• 376
    bazen öyle maçlar olur ki; kazanmak üç puandan öte anlamlar taşır. son dönemde sıkça önemine vurgu yapıldığını gördüğümüz bir tespit var futbolda: ''omurgan iyi oyunculardan kurulu olacak''

    galatasaray'ın sene başında oluşturduğu kadronun omurgasını oluşturan maicon ceza, fernando ve gomis sakatlık, belhanda ise tercih sebebiyle kadroda yoktu. rakip ise hem içerde hem dışarda karşısındaki takıma zorluk çıkartacak kayserispor'du. buraya kadar her şey maç öncesi akıllarda olan ve ekran başına endişe ile oturulmasına sebep olacak doneleri içerisinde barındıran bilgilerdi.

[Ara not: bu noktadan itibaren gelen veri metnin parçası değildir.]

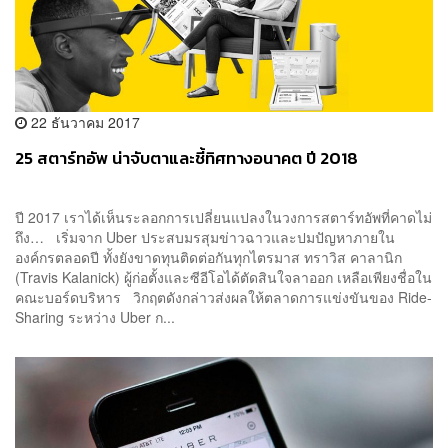
22 ธันวาคม 2017
25 สตาร์ทอัพ น่าจับตาและชี้ทิศทางอนาคต ปี 2018
ปี 2017 เราได้เห็นระลอกการเปลี่ยนแปลงในวงการสตาร์ทอัพที่คาดไม่
ถึง… เริ่มจาก Uber ประสบมรสุมข่าวฉาวและปมปัญหาภายใน
องค์กรตลอดปี ทั้งยังขาดทุนติดต่อกันทุกไตรมาส ทราวิส คาลานิก
(Travis Kalanick) ผู้ก่อตั้งและซีอีโอได้ตัดสินใจลาออก เหลือเพียงชื่อใน
คณะบอร์ดบริหาร วิกฤตดังกล่าวส่งผลให้ตลาดการแข่งขันของ Ride-
Sharing ระหว่าง Uber ก...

    klişe gibi gözükecek ancak herhangi bir yabancı antrenör bu veriler ışığında galatasaray'ın başında bu karşılaşmaya çıksaydı; bu işin altından kalkması çok ama çok zordu. terim; takımı yeni tanıyor ve kafasındaki oyun anlayışını yeni aşılıyor olsa da kulübü bilmek, karşılık bulacak oyun anlayışının farkında olmak ve ligi tanımak böyle anlarda çok değerli oluyor. buna ek olarak bir de taraftara ve oyunculara verilen güven kısmı var elbette. yıllar ilerleyip, oyuncu karakterleri farklılaşıp, profesyonellik her geçen gün artsa da; motivasyon bu oyunun olmazsa olmazlarından. fatih terim de bunu en iyi becerenlerden olunca ortaya böyle bir tablo çıkıyor işte.

    tüm bu saha dışı faktörlere bir de fatih terim'in oyunu çok iyi okuyuşu, yaptığı değişiklikler ve taktiksel hamleler eklenince kayserispor gibi sert bir deplasmandan galip dönüp, diğer herkese mesaj vermek de mümkün oluyor.

    maç içerisinde birden çok kırılma anı mevcut ancak hocanın kısa sürede art arda yaptığı değişikliklerle rakibin hızını kesmesi, yorulan orta sahaya tolga ile dinamizm getirmesi yoğun baskı yiyen galatasaray'ı, topu yeniden daha fazla kullanır hale getirdi. ''çılgın'' sumudica'nın delilik ve dahilik arasındaki ince çizgide sapunaru-gyan değişikliği ile deliliği seçmesi, galatasaray'a maçı getiren kontrol dışı hamlelerden biri oldu.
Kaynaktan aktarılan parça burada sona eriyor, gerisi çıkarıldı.